Don’t blow out your candles; use a candle extinguisher to put them out. This will instantly suffocate the candle, keeping the wax drawn up through the wick, rather than allowing it to smolder and burn. It is the wick’s wax that is burning off; we want that for the next light. If the wick is waxless, it has to draw up wax from the candle first and saturate the wick once again—that’s a lot of wasted wax. Requiring wax in the wick means less to burn on the candle, resulting in a smaller melt diameter and therefore a candle that is burning wax from inside its circumference. This leaves oodles of unmelted wax at the end of the burn and greatly reduces your candle’s potential burn time.
For safety, extinguish your candle its final time (when it’s about to be spent) when there is 1/8″ of wax left. This is for the sake of safety, ritual and taste. Final extinguishing with just a bit of wax left keeps the candle container heat from charring whatever table, shelf, scarf or doily upon which it is placed. Early final extinguishing also keeps the metal wick tab from getting too hot and catching the paper sticker on the bottom of store-purchased candles from igniting. We’ve all seen it. Tacky and a little dangerous. Solution: early final extinguishing.

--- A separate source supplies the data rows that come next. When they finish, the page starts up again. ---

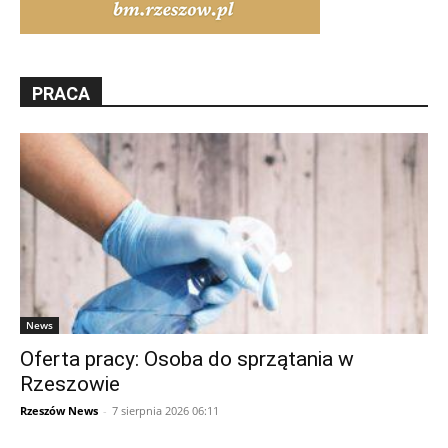
PRACA
News
Oferta pracy: Osoba do sprzątania w
Rzeszowie
Rzeszów News
-
7 sierpnia 2026 06:11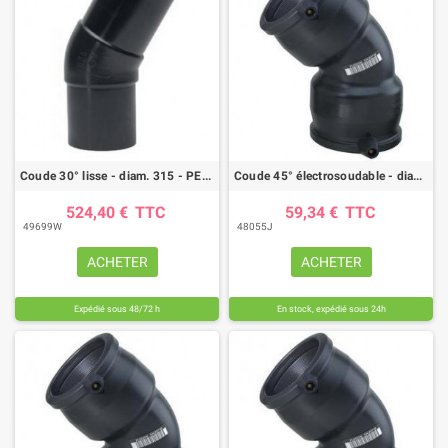
Coude 30° lisse - diam. 315 - PE100 - PN12.5
Coude 45° électrosoudable - diam. 110 - PE100 - PN16
524,40 €
TTC
59,34 €
TTC
49699W
48055J
ACHETER
ACHETER
Expédié sous 48/72 h
En stock, expédié sous 24h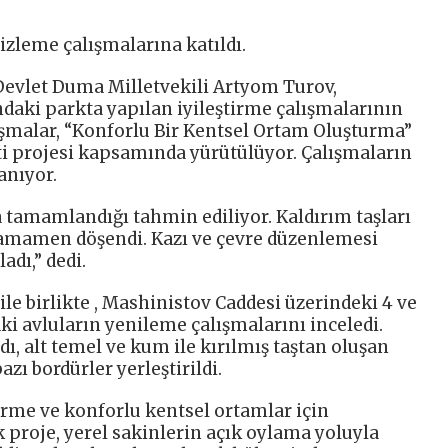
izleme çalışmalarına katıldı.
Devlet Duma Milletvekili Artyom Turov,
aki parkta yapılan iyileştirme çalışmalarının
lışmalar, “Konforlu Bir Kentsel Ortam Oluşturma”
ti projesi kapsamında yürütülüyor. Çalışmaların
anıyor.
 tamamlandığı tahmin ediliyor. Kaldırım taşları
r tamamen döşendi. Kazı ve çevre düzenlemesi
adı,” dedi.
e birlikte , Mashinistov Caddesi üzerindeki 4 ve
i avluların yenileme çalışmalarını inceledi.
dı, alt temel ve kum ile kırılmış taştan oluşan
zı bordürler yerleştirildi.
irme ve konforlu kentsel ortamlar için
 proje, yerel sakinlerin açık oylama yoluyla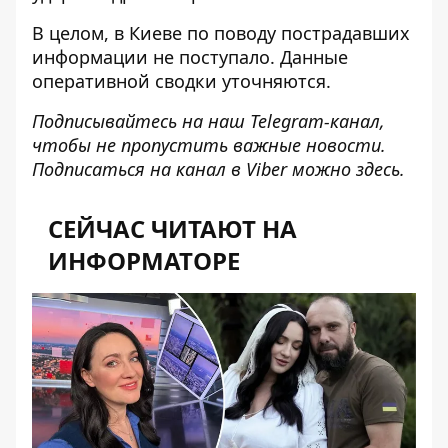
В целом, в Киеве по поводу пострадавших
информации не поступало. Данные
оперативной сводки уточняются.
Подписывайтесь на наш
Telegram-канал
,
чтобы не пропустить важные новости.
Подписаться на канал в Viber можно
здесь
.
СЕЙЧАС ЧИТАЮТ НА
ИНФОРМАТОРЕ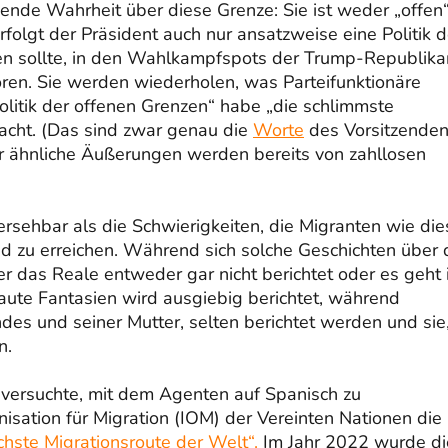
ende Wahrheit über diese Grenze: Sie ist weder „offen“
rfolgt der Präsident auch nur ansatzweise eine Politik d
en sollte, in den Wahlkampfspots der Trump-Republika
ren. Sie werden wiederholen, was Parteifunktionäre
Politik der offenen Grenzen“ habe „die schlimmste
sacht. (Das sind zwar genau die
Worte
des Vorsitzende
 ähnliche Äußerungen werden bereits von zahllosen
ersehbar als die Schwierigkeiten, die Migranten wie di
d zu erreichen. Während sich solche Geschichten über 
r das Reale entweder gar nicht berichtet oder es geht 
laute Fantasien wird ausgiebig berichtet, während
des und seiner Mutter, selten berichtet werden und sie
n.
 versuchte, mit dem Agenten auf Spanisch zu
isation für Migration (IOM) der Vereinten Nationen die
ichste Migrationsroute der Welt“.
Im Jahr 2022 wurde di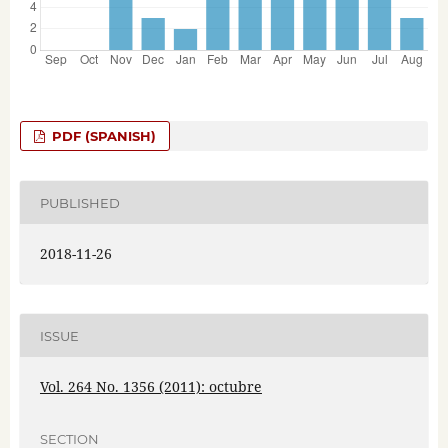
PDF (SPANISH)
PUBLISHED
2018-11-26
ISSUE
Vol. 264 No. 1356 (2011): octubre
SECTION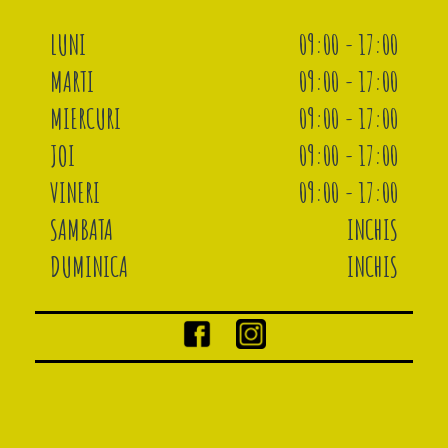
LUNI
09:00 - 17:00
MARTI
09:00 - 17:00
MIERCURI
09:00 - 17:00
JOI
09:00 - 17:00
VINERI
09:00 - 17:00
SAMBATA
INCHIS
DUMINICA
INCHIS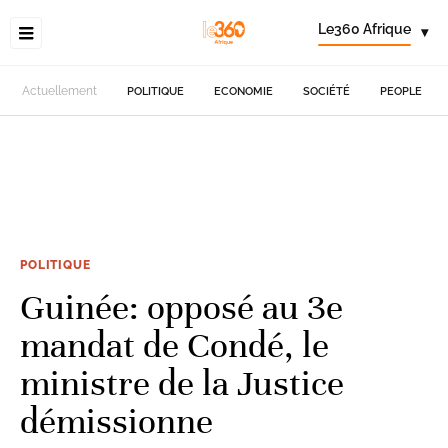
Le360 Afrique
▾
Actuellement
POLITIQUE
ECONOMIE
SOCIÉTÉ
PEOPLE
POLITIQUE
Guinée: opposé au 3e
mandat de Condé, le
ministre de la Justice
démissionne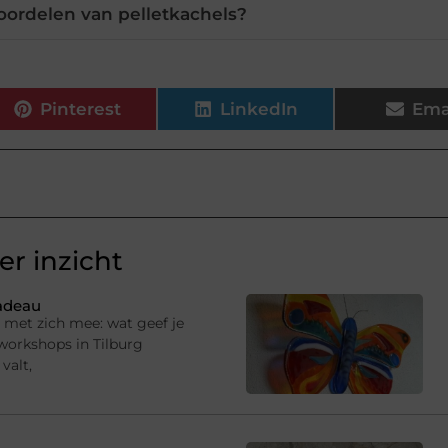
voordelen van pelletkachels?
Pinterest
LinkedIn
Ema
r inzicht
cadeau
g met zich mee: wat geef je
 workshops in Tilburg
valt,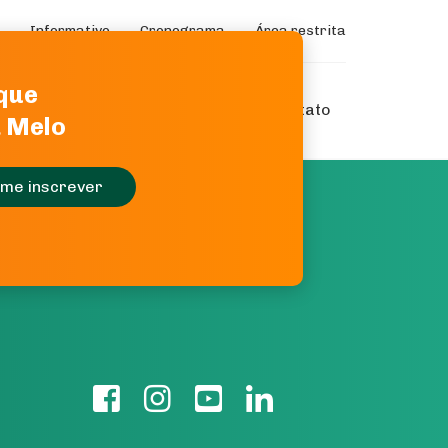
Informativo
Cronograma
Área restrita
 que
Conteúdo
Mantenedores
Contato
a Melo
me inscrever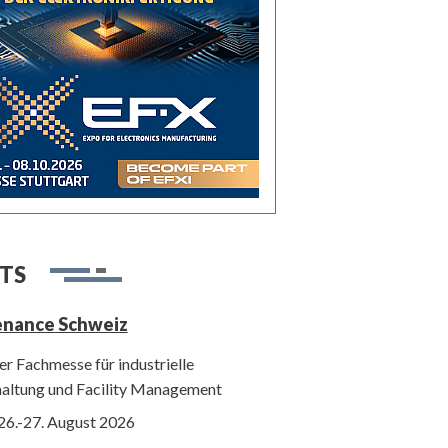
TS
enance Schweiz
r Fachmesse für industrielle
haltung und Facility Management
26.-27. August 2026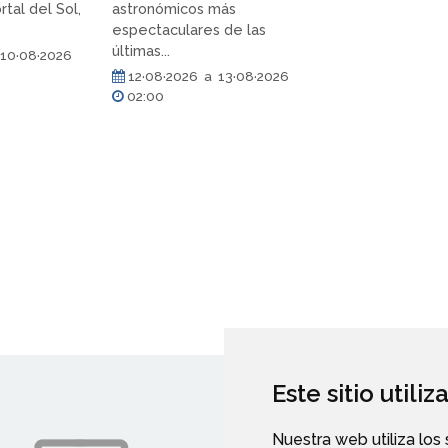
rtal del Sol,
astronómicos más
espectaculares de las
últimas...
10·08·2026
12·08·2026 a 13·08·2026
02:00
Este sitio utili
Nuestra web utiliza los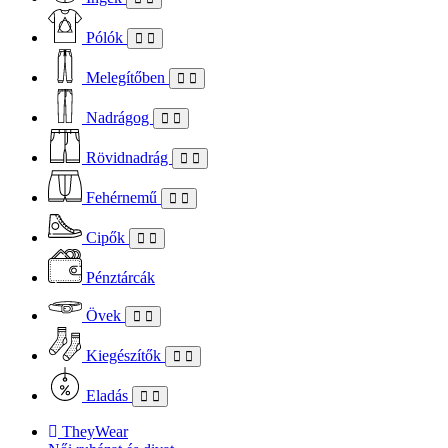
Pólók
Melegítőben
Nadrágog
Rövidnadrág
Fehérnemű
Cipők
Pénztárcák
Övek
Kiegészítők
Eladás
TheyWear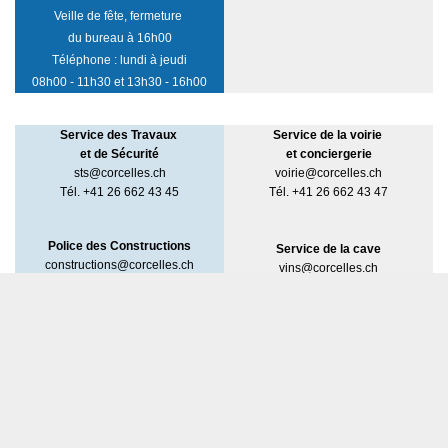
Veille de fête, fermeture
du bureau à 16h00
Téléphone : lundi à jeudi
08h00 - 11h30 et 13h30 - 16h00
Service des Travaux
Service de la voirie
et de Sécurité
et
conciergerie
sts@corcelles.ch
voirie@corcelles.ch
Tél. +41 26 662 43 45
Tél. +41 26 662 43 47
Police des Constructions
Service de la cave
constructions@corcelles.ch
vins@corcelles.ch
Tél. +41 26 662 43 46
Tél. +41 26 662 43 47
Service des eaux
eaux@corcelles.ch
Tél. + 41 26 662 43 47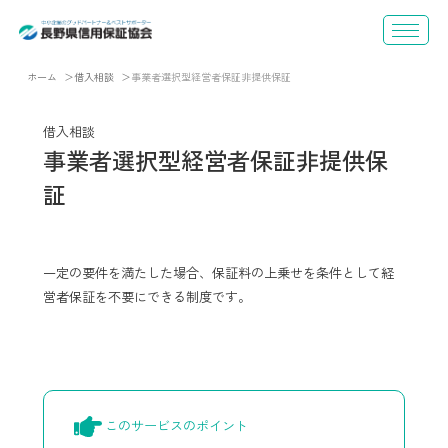
ホーム
借入相談
事業者選択型経営者保証非提供保証
借入相談
事業者選択型経営者保証非提供保
証
一定の要件を満たした場合、保証料の上乗せを条件として経
営者保証を不要にできる制度です。
このサービスのポイント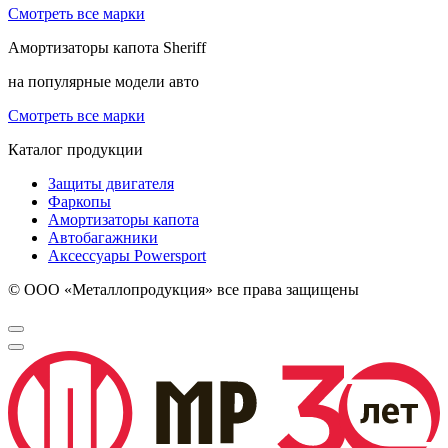
Смотреть все марки
Амортизаторы капота
Sheriff
на популярные модели авто
Смотреть все марки
Каталог продукции
Защиты двигателя
Фаркопы
Амортизаторы капота
Автобагажники
Аксессуары Powersport
© ООО «Металлопродукция» все права защищены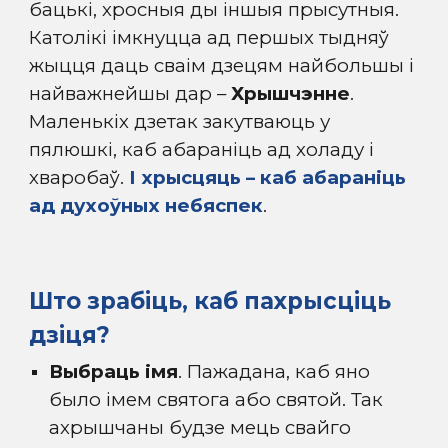
бацькі, хросныя ды іншыя прысутныя.
Католікі імкнуцца ад першых тыдняў
жыцця даць сваім дзецям найбольшы і
найважнейшы дар –
Хрышчэнне
.
Маленькіх дзетак закутваюць у
пялюшкі, каб абараніць ад холаду і
хваробаў.
І хрысцяць – каб абараніць
ад духоўных небяспек
.
Што зрабіць, каб пахрысціць
дзіця?
Выбраць імя
. Пажадана, каб яно
было імем святога або святой. Так
ахрышчаны будзе мець свайго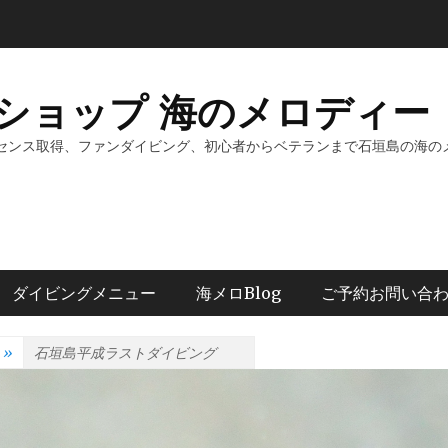
ショップ 海のメロディー 
センス取得、ファンダイビング、初心者からベテランまで石垣島の海の
ダイビングメニュー
海メロBlog
ご予約お問い合
»
石垣島平成ラストダイビング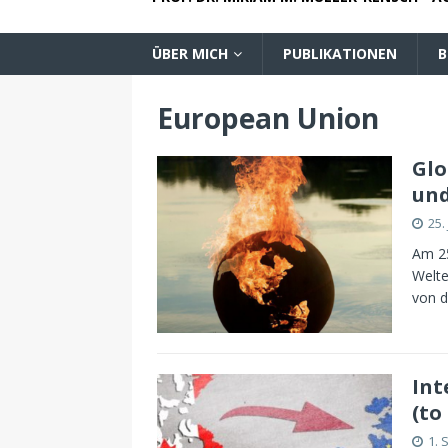
ÜBER MICH
PUBLIKATIONEN
B
European Union
Glo
und
25.
Am 25
Welte
von d
Int
(to
1. 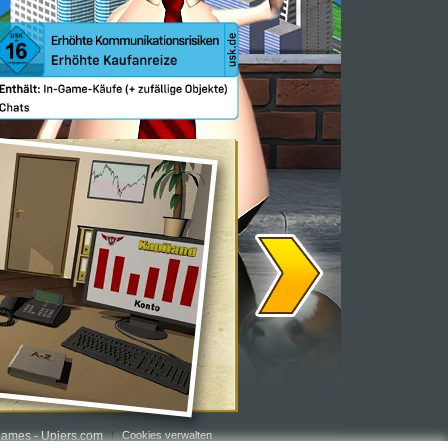
ames - Upjers.com
Cookies verwalten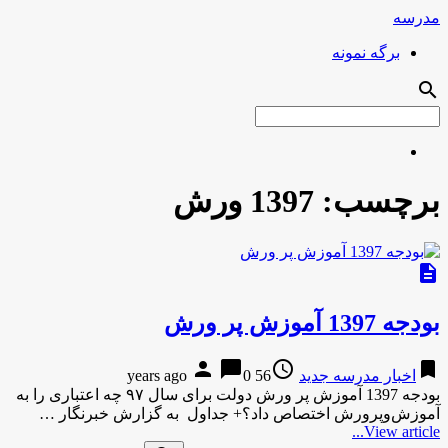
مدرسه
برگه نمونه
search
برچسب:
1397 ورش
description
بودجه 1397 آموزش پر ورش
person
chat_bubble
access_time
bookmark
اخبار مدرسه جدید
56 years ago
0
بودجه 1397 آموزش پر ورش دولت برای سال ۹۷ چه اعتباری را به
آموزش‌وپرورش اختصاص داد؟+ جداول به گزارش خبرنگار …
View article...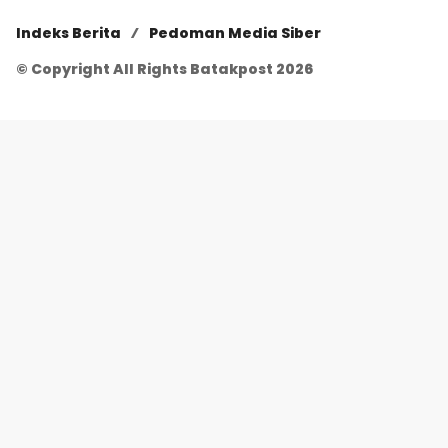
Indeks Berita
Pedoman Media Siber
© Copyright All Rights Batakpost 2026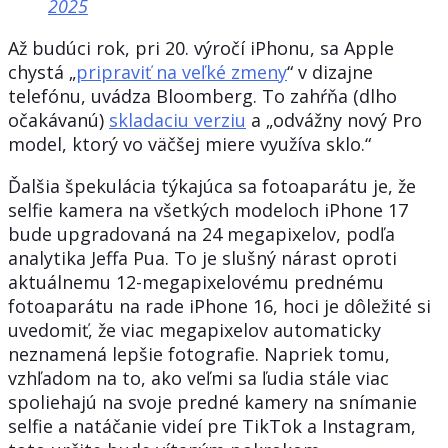
2025
Až budúci rok, pri 20. výročí iPhonu, sa Apple
chystá „
pripraviť na veľké zmeny
“ v dizajne
telefónu, uvádza Bloomberg. To zahŕňa (dlho
očakávanú)
skladaciu verziu
a „odvážny nový Pro
model, ktorý vo väčšej miere využíva sklo.“
Ďalšia špekulácia týkajúca sa fotoaparátu je, že
selfie kamera na všetkých modeloch iPhone 17
bude upgradovaná na 24 megapixelov, podľa
analytika Jeffa Pua. To je slušný nárast oproti
aktuálnemu 12-megapixelovému prednému
fotoaparátu na rade iPhone 16, hoci je dôležité si
uvedomiť, že viac megapixelov automaticky
neznamená lepšie fotografie. Napriek tomu,
vzhľadom na to, ako veľmi sa ľudia stále viac
spoliehajú na svoje predné kamery na snímanie
selfie a natáčanie videí pre TikTok a Instagram,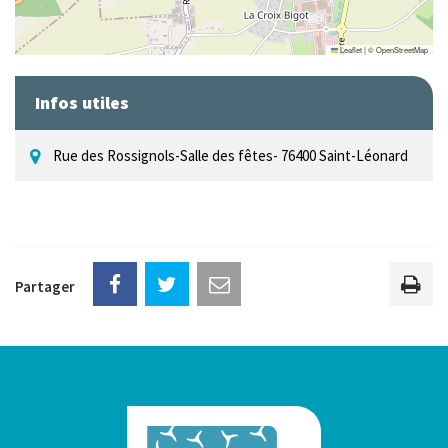
Leaflet
|
©
OpenStreetMap
Infos utiles
Rue des Rossignols-Salle des fêtes- 76400 Saint-Léonard
Partager
Imp
la
pag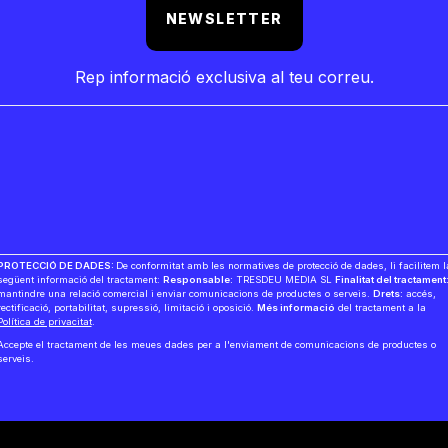
NEWSLETTER
Rep informació exclusiva al teu correu.
PROTECCIÓ DE DADES:
De conformitat amb les normatives de protecció de dades, li facilitem l
següent informació del tractament:
Responsable:
TRESDEU MEDIA SL
Finalitat del tractament
mantindre una relació comercial i enviar comunicacions de productes o serveis.
Drets:
accés,
rectificació, portabilitat, supressió, limitació i oposició.
Més informació
del tractament a la
Política de privacitat
.
Accepte el tractament de les meues dades per a l'enviament de comunicacions de productes o
serveis.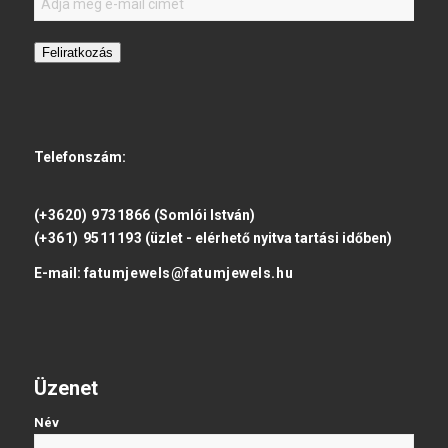
Feliratkozás
Telefonszám:
(+3620) 9731866
(Somlói István)
(+361) 9511193
(üzlet - elérhető nyitva tartási időben)
E-mail:
fatumjewels@fatumjewels.hu
Üzenet
Név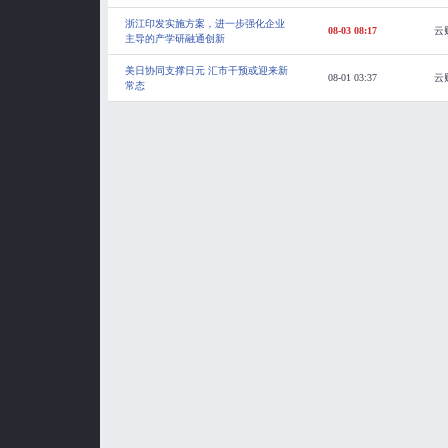
浙江印发实施方案，进一步强化企业
08-03 08:17
云
主导的产学研融通创新
美日协同支撑日元 汇市干预或迎来新
08-01 03:37
云
常态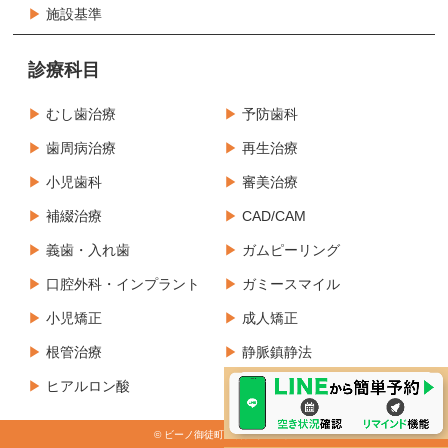
施設基準
診療科目
むし歯治療
予防歯科
歯周病治療
再生治療
小児歯科
審美治療
補綴治療
CAD/CAM
義歯・入れ歯
ガムピーリング
口腔外科・インプラント
ガミースマイル
小児矯正
成人矯正
根管治療
静脈鎮静法
ヒアルロン酸
ボツリヌス製剤治療
© ビーノ御徒町歯科クリニック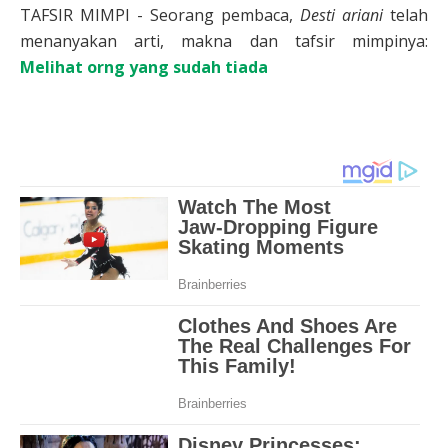
TAFSIR MIMPI - Seorang pembaca,
Desti ariani
telah
menanyakan arti, makna dan tafsir mimpinya:
Melihat orng yang sudah tiada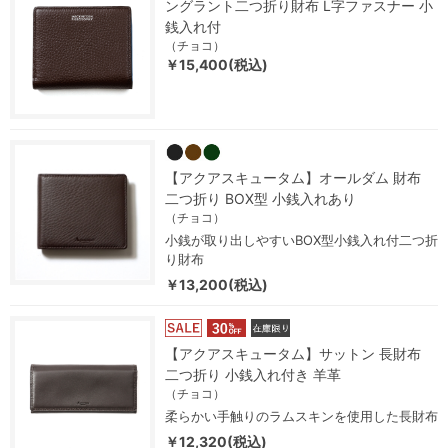
ングラント二つ折り財布 L字ファスナー 小
銭入れ付
（チョコ）
￥15,400(税込)
【アクアスキュータム】オールダム 財布
二つ折り BOX型 小銭入れあり
（チョコ）
小銭が取り出しやすいBOX型小銭入れ付二つ折
り財布
￥13,200(税込)
【アクアスキュータム】サットン 長財布
二つ折り 小銭入れ付き 羊革
（チョコ）
柔らかい手触りのラムスキンを使用した長財布
￥12,320(税込)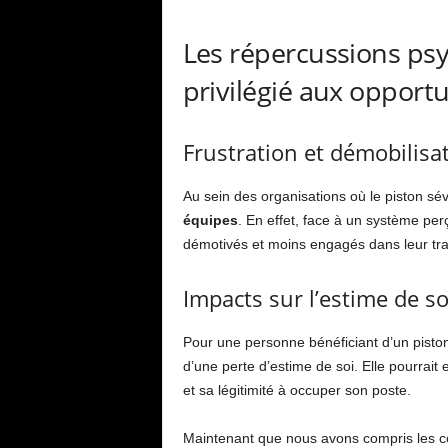
Les répercussions psy
privilégié aux opport
Frustration et démobilisa
Au sein des organisations où le piston sévi
équipes
. En effet, face à un système pe
démotivés et moins engagés dans leur trav
Impacts sur l’estime de so
Pour une personne bénéficiant d’un piston,
d’une perte d’estime de soi. Elle pourrai
et sa légitimité à occuper son poste.
Maintenant que nous avons compris les co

A deep respect for my health led me on this quest for the cleanest candle. But cleanliness does not stop at my personal air quality. I’ve learned that farming and manufacture methods affect my candle karma, as do the efficiency and quality of the candle itself. Next week I’ll share some other vital ways you can keep the non-electric lighting of your home eco-conscious and healthy.

We all know petro-plastic has toxic implications, which is precisely why I first reduce, and then recycle all of the plastic with which I come into contact. I drink all of my water from glass bottles. Heck, I even drive my car on vegetable oil instead of petroleum fuel. If I am willing to go this far to become a conscious petroleum consumer, then why would I still be burning petroleum-based candles right in my own living room at home?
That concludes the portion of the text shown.